I'm going to start this review with a confession. Sally Gardner’s Maggot Moon has been sat in my TBR (To be Read Pile) since it was published. The reason I hadn't read it was fear. Yes FEAR. Why? Well I knew that Standish the protagonist is dyslexic, and I knew that the author Sally Gardner is also dyslexic. Can’t see the problem? Well, I’m also dyslexic, and like many dyslexic’s I've been told repeatedly through my life that I'm not dyslexic I'm thick, and having this drilled into you make you question whether you are actually dyslexic. So the fear was this; what if I read Maggot Moon and Standish’s dyslexia isn't like mine, that Sally Gardner’s dyslexia isn't like mine? Well that could be proof that I'm not dyslexic, that actually I'm just THICK.

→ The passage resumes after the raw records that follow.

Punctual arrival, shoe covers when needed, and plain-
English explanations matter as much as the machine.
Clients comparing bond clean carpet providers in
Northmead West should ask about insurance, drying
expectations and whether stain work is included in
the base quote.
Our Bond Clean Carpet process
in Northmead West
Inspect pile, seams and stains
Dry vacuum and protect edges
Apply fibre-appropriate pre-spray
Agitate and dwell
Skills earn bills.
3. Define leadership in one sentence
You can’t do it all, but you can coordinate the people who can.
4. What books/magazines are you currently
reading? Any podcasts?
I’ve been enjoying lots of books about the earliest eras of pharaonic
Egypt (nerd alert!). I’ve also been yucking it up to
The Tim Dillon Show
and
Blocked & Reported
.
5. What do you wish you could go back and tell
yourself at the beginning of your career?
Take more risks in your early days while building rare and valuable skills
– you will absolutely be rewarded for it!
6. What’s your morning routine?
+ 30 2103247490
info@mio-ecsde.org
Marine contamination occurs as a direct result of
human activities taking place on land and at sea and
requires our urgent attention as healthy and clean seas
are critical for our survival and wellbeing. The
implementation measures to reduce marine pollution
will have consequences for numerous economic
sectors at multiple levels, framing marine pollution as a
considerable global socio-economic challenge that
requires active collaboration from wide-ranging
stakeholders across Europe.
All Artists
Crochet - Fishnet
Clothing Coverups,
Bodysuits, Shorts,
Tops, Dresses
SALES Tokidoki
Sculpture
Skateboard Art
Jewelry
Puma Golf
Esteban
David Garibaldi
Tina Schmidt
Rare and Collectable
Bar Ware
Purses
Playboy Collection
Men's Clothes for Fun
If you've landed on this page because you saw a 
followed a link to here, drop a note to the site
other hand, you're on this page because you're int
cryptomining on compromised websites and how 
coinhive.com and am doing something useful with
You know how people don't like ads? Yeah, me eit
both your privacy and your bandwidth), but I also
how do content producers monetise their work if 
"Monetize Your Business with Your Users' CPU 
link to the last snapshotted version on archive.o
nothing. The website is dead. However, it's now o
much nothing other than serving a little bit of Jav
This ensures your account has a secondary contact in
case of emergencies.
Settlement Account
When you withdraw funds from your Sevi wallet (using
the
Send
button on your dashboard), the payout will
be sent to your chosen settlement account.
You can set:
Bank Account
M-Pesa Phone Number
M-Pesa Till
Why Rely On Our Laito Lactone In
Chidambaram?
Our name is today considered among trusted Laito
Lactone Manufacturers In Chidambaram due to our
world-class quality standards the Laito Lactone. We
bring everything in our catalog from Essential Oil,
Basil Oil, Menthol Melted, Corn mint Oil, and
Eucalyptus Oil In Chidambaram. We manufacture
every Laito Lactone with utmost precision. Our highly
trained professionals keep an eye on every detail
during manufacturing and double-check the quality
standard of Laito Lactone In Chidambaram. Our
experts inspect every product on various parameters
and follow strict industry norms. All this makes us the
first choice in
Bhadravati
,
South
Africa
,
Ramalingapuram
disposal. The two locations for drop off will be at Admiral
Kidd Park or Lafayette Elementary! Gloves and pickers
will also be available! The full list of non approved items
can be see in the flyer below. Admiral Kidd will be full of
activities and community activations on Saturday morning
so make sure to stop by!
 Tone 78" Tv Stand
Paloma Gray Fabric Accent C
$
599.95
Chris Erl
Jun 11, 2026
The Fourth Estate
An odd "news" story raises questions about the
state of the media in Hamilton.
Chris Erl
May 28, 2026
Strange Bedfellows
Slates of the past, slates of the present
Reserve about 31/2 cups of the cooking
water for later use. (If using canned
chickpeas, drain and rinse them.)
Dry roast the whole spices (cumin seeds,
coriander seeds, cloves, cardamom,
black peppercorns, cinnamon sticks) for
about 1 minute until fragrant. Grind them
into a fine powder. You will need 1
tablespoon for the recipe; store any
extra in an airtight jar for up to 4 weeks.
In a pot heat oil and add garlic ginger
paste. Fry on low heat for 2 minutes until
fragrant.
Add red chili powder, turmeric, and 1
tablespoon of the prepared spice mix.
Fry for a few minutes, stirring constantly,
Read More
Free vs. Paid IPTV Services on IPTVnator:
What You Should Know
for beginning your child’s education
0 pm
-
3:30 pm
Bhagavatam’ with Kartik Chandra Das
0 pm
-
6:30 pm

I needn't have worried. To my immense relief, Sally’s portrayal of Standish’s dyslexia was so close to mine, it seemed like she’d been watching me as a child. I actually laughed out loud at the scene with Standish’s school tie, being knotted over a year because he can’t tie it, so he pulls it on and off – I did the exact same thing (and buttoned up my school shirts inside out and out of line). Standish also collects words, and as a person, who at Standish age could hardly read, write or spell (still can’t spell), I could not put this better…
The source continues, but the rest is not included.